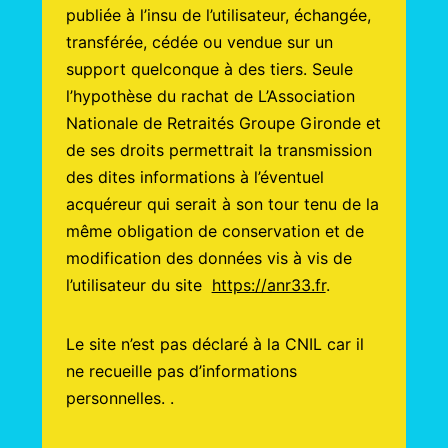
publiée à l’insu de l’utilisateur, échangée,
transférée, cédée ou vendue sur un
support quelconque à des tiers. Seule
l’hypothèse du rachat de L’Association
Nationale de Retraités Groupe Gironde et
de ses droits permettrait la transmission
des dites informations à l’éventuel
acquéreur qui serait à son tour tenu de la
même obligation de conservation et de
modification des données vis à vis de
l’utilisateur du site
https://anr33.fr
.
Le site n’est pas déclaré à la CNIL car il
ne recueille pas d’informations
personnelles. .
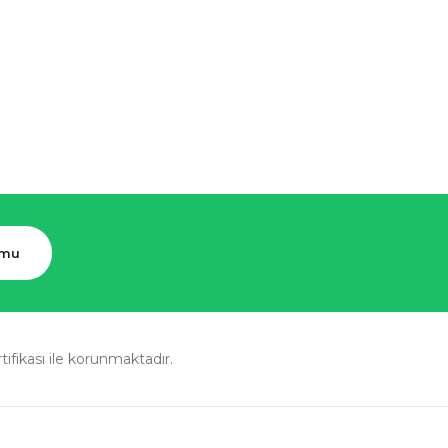
rmu
rtifikası ile korunmaktadır.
════════
You need to copy every entry exactly, taking out only the pictures.

publiée à l’insu de l’utilisateur, échangée,
transférée, cédée ou vendue sur un
support quelconque à des tiers. Seule
l’hypothèse du rachat de L’Association
Nationale de Retraités Groupe Gironde et
de ses droits permettrait la transmission
des dites informations à l’éventuel
acquéreur qui serait à son tour tenu de la
même obligation de conservation et de
modification des données vis à vis de
l’utilisateur du site
https://anr33.fr
.
Le site n’est pas déclaré à la CNIL car il
ne recueille pas d’informations
personnelles. .
rmu
rtifikası ile korunmaktadır.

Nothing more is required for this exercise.